[Intel-gfx] [PATCH] drm/i915/display: Apply interactive priority to explicit flip fences

Tue Jan 19 16:42:36 UTC 2021

On Mon, Jan 18, 2021 at 11:59:29AM +0000, Chris Wilson wrote:
> Currently, if a modeset/pageflip needs to wait for render completion to
> an object, we boost the priority of that rendering above all other work.

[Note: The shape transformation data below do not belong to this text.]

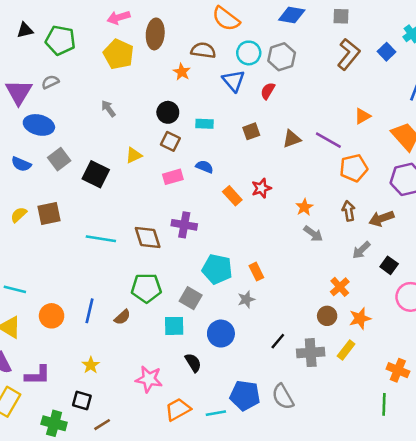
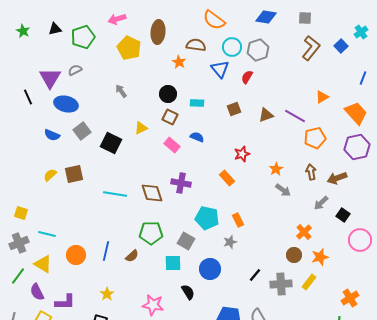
pink arrow: (119, 18) -> (117, 19), moved
green pentagon: (60, 40) -> (83, 37), turned -30
pink rectangle: (173, 177) -> (172, 145), turned 56
orange rectangle: (232, 196) -> (227, 178), moved
orange cross: (398, 370) -> (350, 298), turned 36

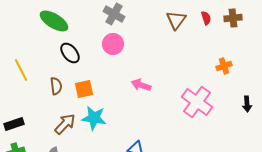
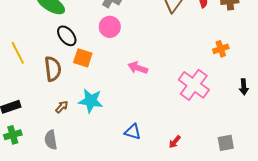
brown semicircle: (56, 86) -> (53, 69), size x1.4
orange square: (84, 89) -> (83, 58), moved, turned 30
brown arrow: (65, 124) -> (62, 107), size x0.6

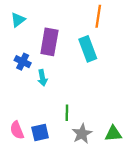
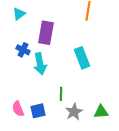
cyan rectangle: (88, 49) -> (82, 58), moved
cyan arrow: (42, 78) -> (40, 64), size x1.5

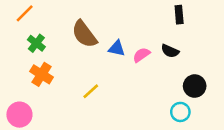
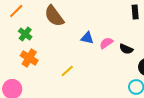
brown semicircle: (84, 34) -> (54, 16), moved
black semicircle: (170, 51) -> (126, 49), moved

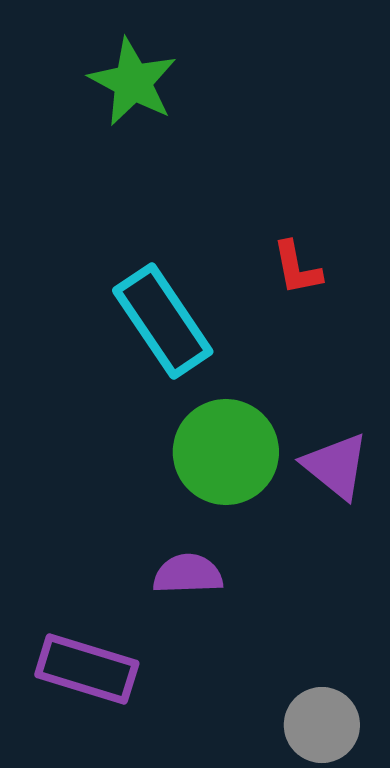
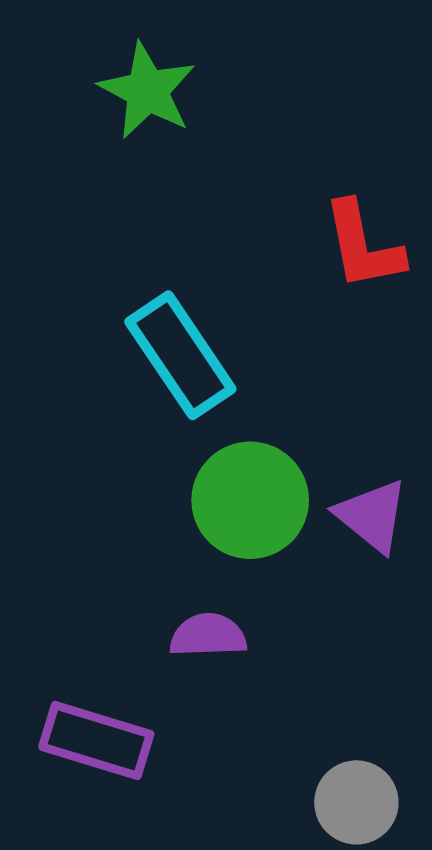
red L-shape: (297, 268) -> (363, 246), moved, size x1.5

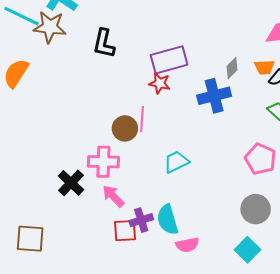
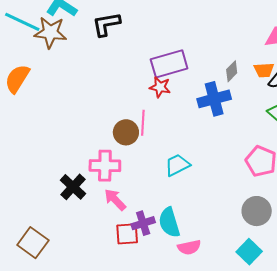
black L-shape: (104, 43) -> (106, 24), moved, turned 68
brown square: (30, 239) -> (33, 243), turned 32

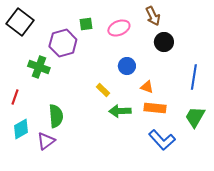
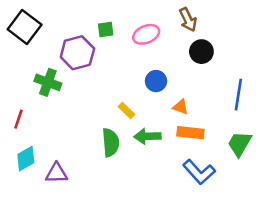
green semicircle: (56, 116) -> (111, 142), moved
purple triangle: (46, 141) -> (57, 173), turned 36

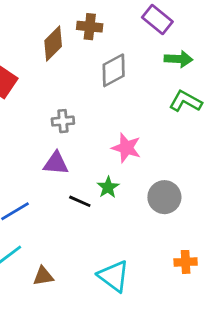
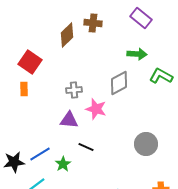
green arrow: (179, 59) -> (137, 54), moved
gray diamond: (114, 70) -> (119, 83), moved
pink star: (126, 148) -> (96, 109), moved
green star: (108, 187) -> (63, 164), moved

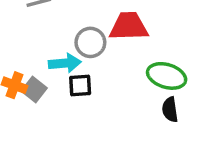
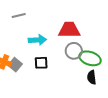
gray circle: (90, 42) -> (74, 51), moved
cyan arrow: (65, 63) -> (37, 40), moved

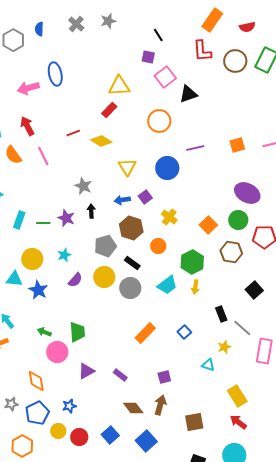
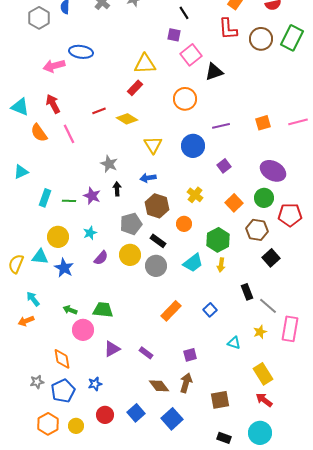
blue ellipse: (55, 74) -> (81, 52), turned -70
purple square: (145, 197) -> (224, 166), moved
black square: (254, 290) -> (271, 258), moved
green trapezoid: (77, 332) -> (103, 310), turned -80
yellow star: (224, 347) -> (260, 332), moved
yellow circle: (58, 431) -> (76, 426), moved

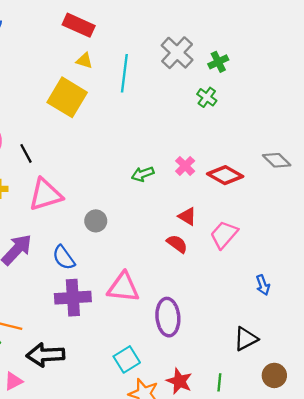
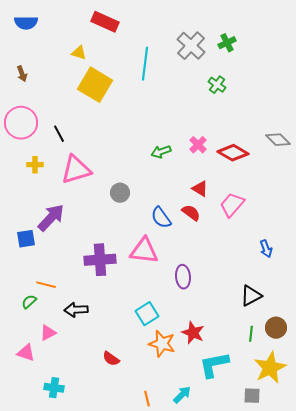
yellow triangle: (84, 61) -> (79, 53), moved
green cross: (218, 62) -> (227, 43), moved
blue semicircle: (64, 258) -> (161, 218), moved
purple ellipse: (168, 317) -> (183, 277), size x0.7
black arrow: (45, 355) -> (76, 310), size x0.7
green line: (219, 382) -> (251, 334), moved

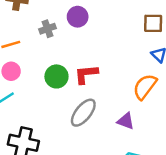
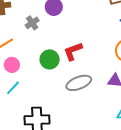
gray ellipse: (83, 113) -> (79, 83), turned 45

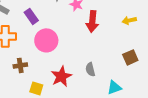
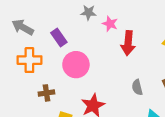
gray semicircle: (90, 69) -> (137, 87), moved

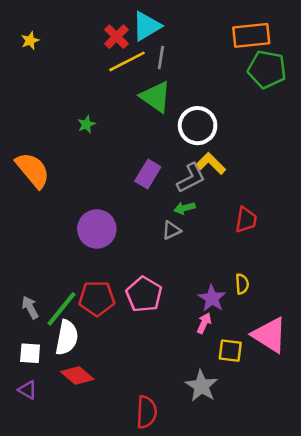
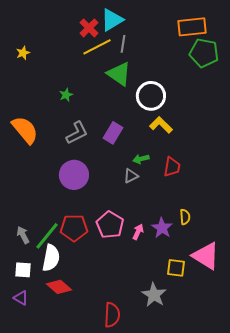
yellow star: (30, 41) -> (23, 53), moved
gray L-shape: (191, 178) -> (77, 133), moved
red trapezoid: (246, 220) -> (172, 167), moved
pink arrow: (204, 323) -> (138, 232), moved

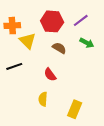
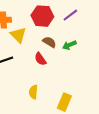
green arrow: (87, 43) -> (69, 45), moved, turned 128
red semicircle: (50, 75) -> (40, 59), moved

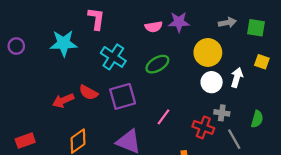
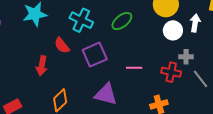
red semicircle: (88, 92) -> (62, 45), moved, turned 30
red arrow: (63, 100) -> (42, 66), turned -48
pink line: (164, 117) -> (134, 68), turned 63

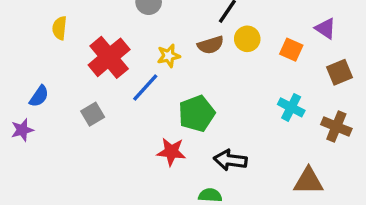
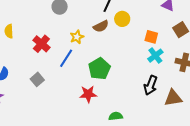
orange square: (291, 50) -> (151, 37), moved
red cross: (109, 57) -> (41, 44), size x0.7
cyan cross: (291, 107) -> (155, 56), turned 35
black arrow: (230, 160) -> (151, 85), moved, turned -66

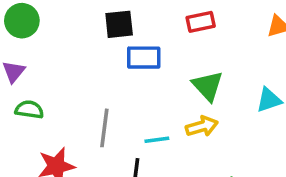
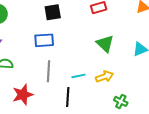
blue rectangle: (144, 58) -> (44, 40), moved
yellow arrow: (202, 126) -> (104, 77), moved

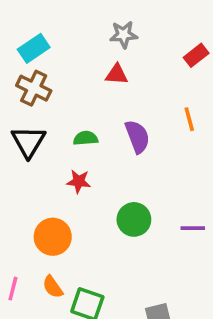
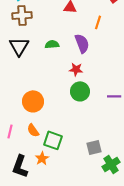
brown cross: (34, 88) -> (22, 15), turned -30
orange line: (189, 119) -> (98, 22), moved, turned 32
red star: (79, 181) -> (76, 69), moved

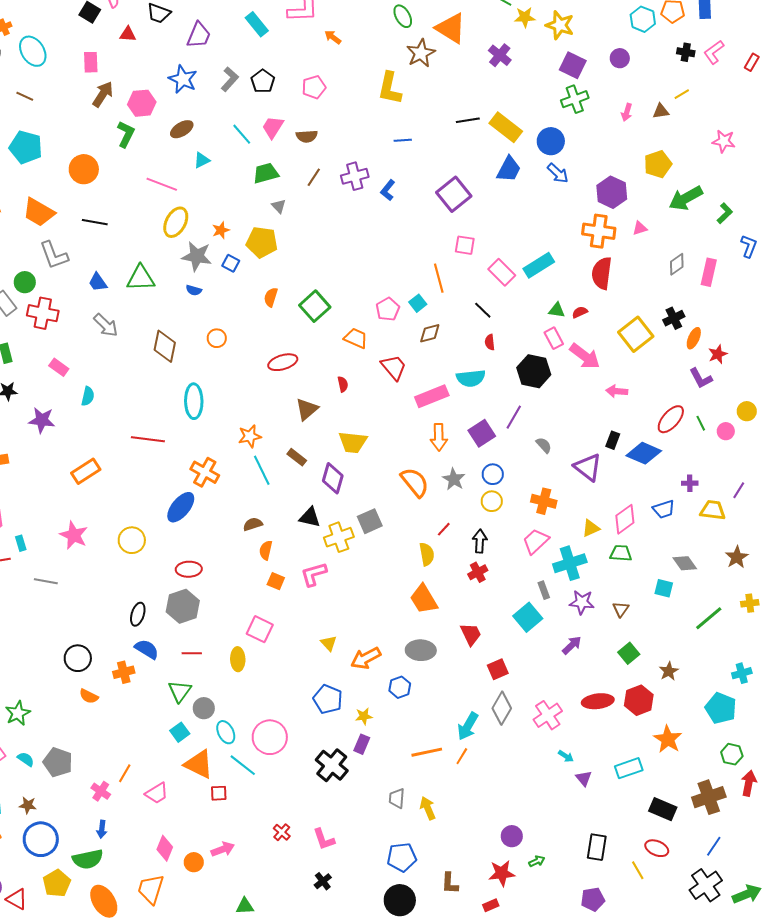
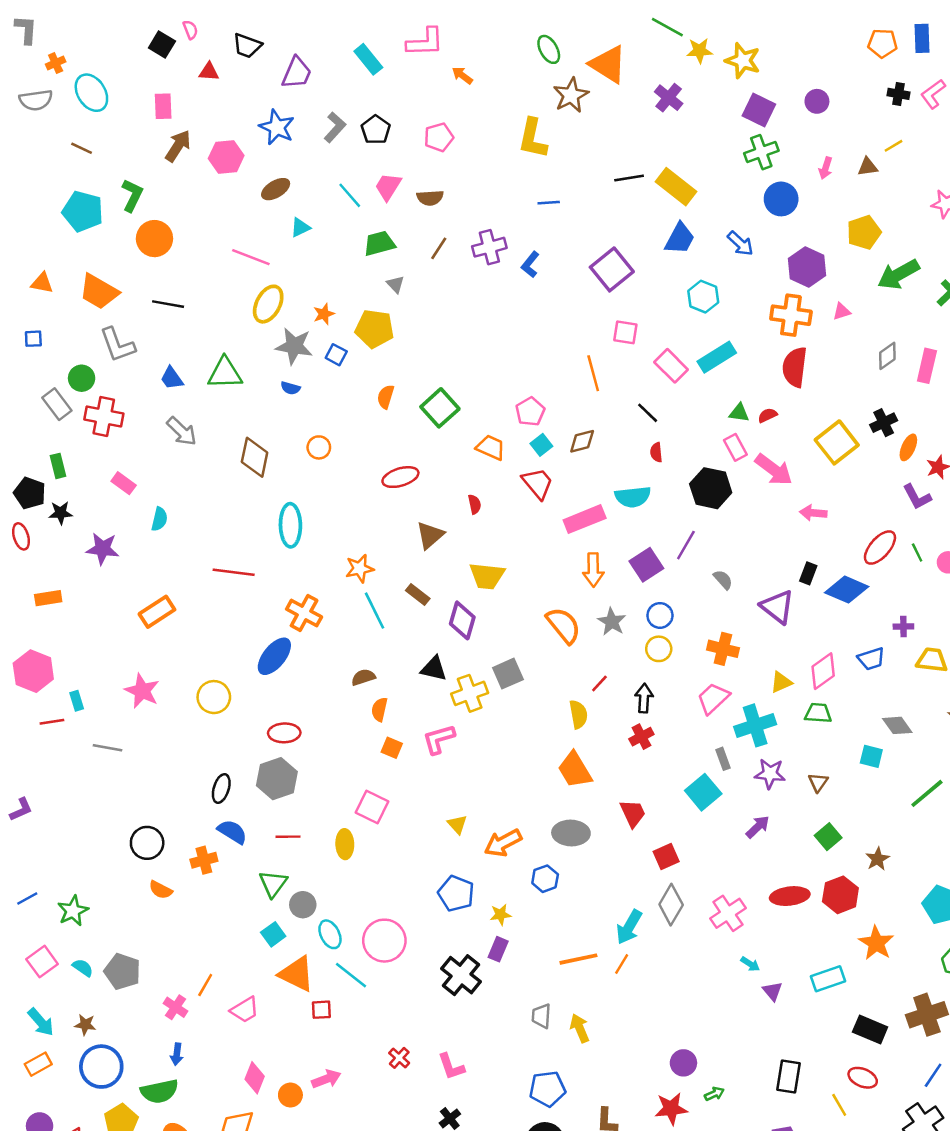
cyan hexagon: (643, 19) -> (703, 297), moved
green L-shape: (126, 134) -> (132, 195), moved
blue circle: (551, 141) -> (781, 199), moved
cyan square: (418, 303) -> (541, 445), moved

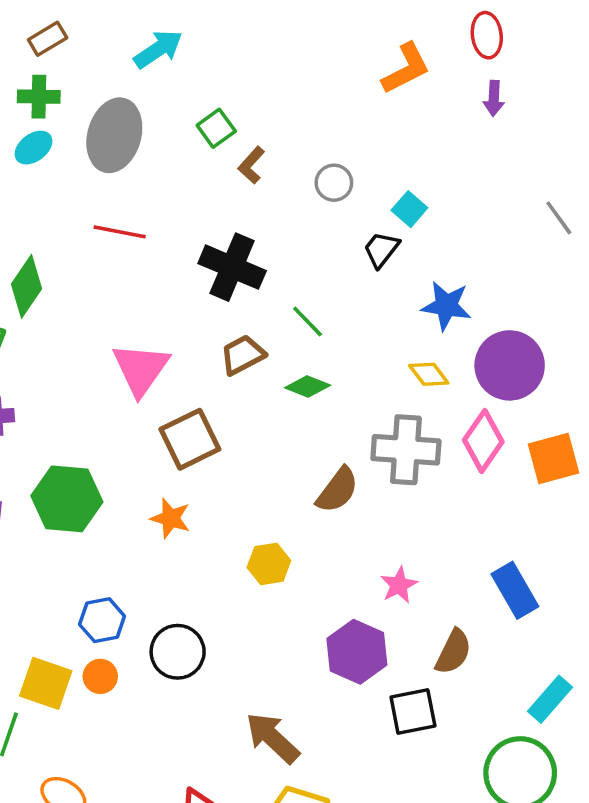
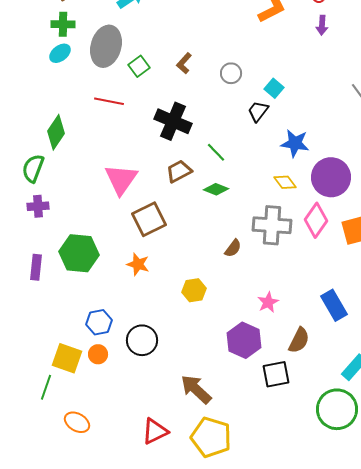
green square: (216, 128) -> (139, 66), moved
brown semicircle: (337, 490) -> (233, 248), size x0.7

> We can apply the same interactive priority boosting to explicit fences
> that we can unwrap into a native i915_request (i.e. sync_file).
> 
> Signed-off-by: Chris Wilson <chris at chris-wilson.co.uk>
> Cc: Tvrtko Ursulin <tvrtko.ursulin at intel.com>
> Cc: Ville Syrjälä <ville.syrjala at linux.intel.com>
> ---
>  drivers/gpu/drm/i915/display/intel_display.c | 16 +++----
>  drivers/gpu/drm/i915/gem/i915_gem_object.h   |  3 ++
>  drivers/gpu/drm/i915/gem/i915_gem_wait.c     | 49 ++++++++++++++------
>  3 files changed, 44 insertions(+), 24 deletions(-)
> 
> diff --git a/drivers/gpu/drm/i915/display/intel_display.c b/drivers/gpu/drm/i915/display/intel_display.c
> index b728792e0c27..3a6b2e79c68b 100644
> --- a/drivers/gpu/drm/i915/display/intel_display.c
> +++ b/drivers/gpu/drm/i915/display/intel_display.c
> @@ -13514,15 +13514,6 @@ void intel_plane_unpin_fb(struct intel_plane_state *old_plane_state)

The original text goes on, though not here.